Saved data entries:
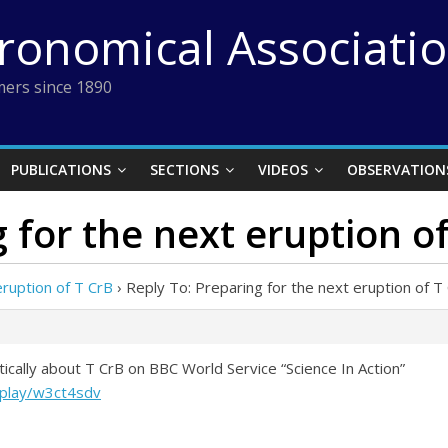
tronomical Associati
ers since 1890
PUBLICATIONS
SECTIONS
VIDEOS
OBSERVATION
 for the next eruption o
eruption of T CrB
›
Reply To: Preparing for the next eruption of T
tically about T CrB on BBC World Service “Science In Action”
/play/w3ct4sdv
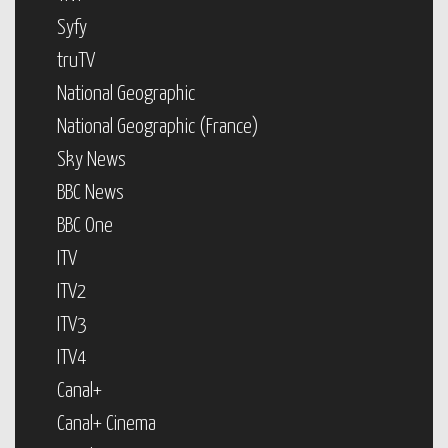
Syfy
truTV
National Geographic
National Geographic (France)
Sky News
BBC News
BBC One
ITV
ITV2
ITV3
ITV4
Canal+
Canal+ Cinema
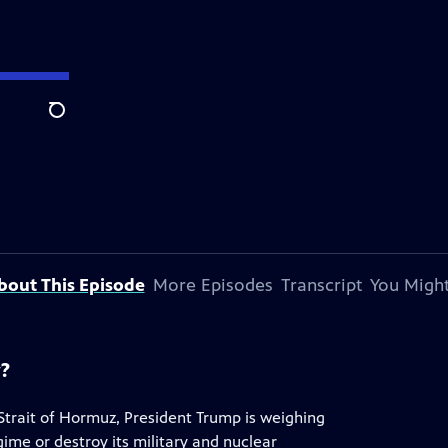
Search
bout This Episode
More Episodes
Transcript
You Might
y?
 Strait of Hormuz, President Trump is weighing
egime or destroy its military and nuclear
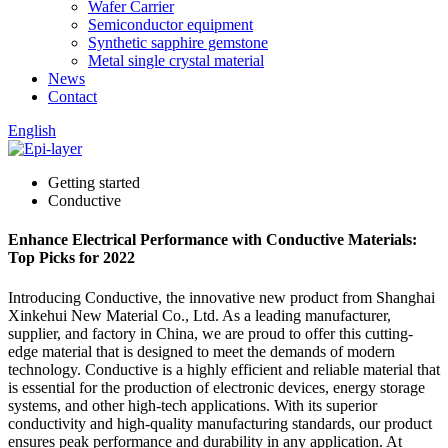
Wafer Carrier
Semiconductor equipment
Synthetic sapphire gemstone
Metal single crystal material
News
Contact
English
Getting started
Conductive
Enhance Electrical Performance with Conductive Materials:
Top Picks for 2022
Introducing Conductive, the innovative new product from Shanghai
Xinkehui New Material Co., Ltd. As a leading manufacturer,
supplier, and factory in China, we are proud to offer this cutting-
edge material that is designed to meet the demands of modern
technology. Conductive is a highly efficient and reliable material that
is essential for the production of electronic devices, energy storage
systems, and other high-tech applications. With its superior
conductivity and high-quality manufacturing standards, our product
ensures peak performance and durability in any application. At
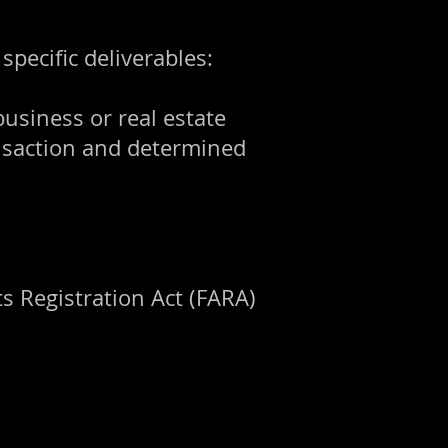
pecific deliverables:
business or real estate
ansaction and determined
s Registration Act (FARA)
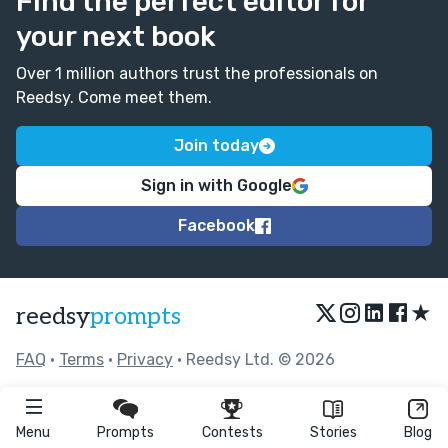
Find the perfect editor for
your next book
Over 1 million authors trust the professionals on
Reedsy. Come meet them.
Join today
Sign in with Google
Facebook
★
reedsy
prompts
FAQ
•
Terms
•
Privacy
• Reedsy Ltd. © 2026
Menu
Prompts
Contests
Stories
Blog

**Exercise description:** Above are the records; print exactly the lines from the line with "Enhance Electrical Performance" to the line with "is essential for", including both, and nothing else.

**Response to the task:**
Enhance Electrical Performance with Conductive Materials:
Top Picks for 2022
Introducing Conductive, the innovative new product from Shanghai
Xinkehui New Material Co., Ltd. As a leading manufacturer,
supplier, and factory in China, we are proud to offer this cutting-
edge material that is designed to meet the demands of modern
technology. Conductive is a highly efficient and reliable material that
is essential for the production of electronic devices, energy storage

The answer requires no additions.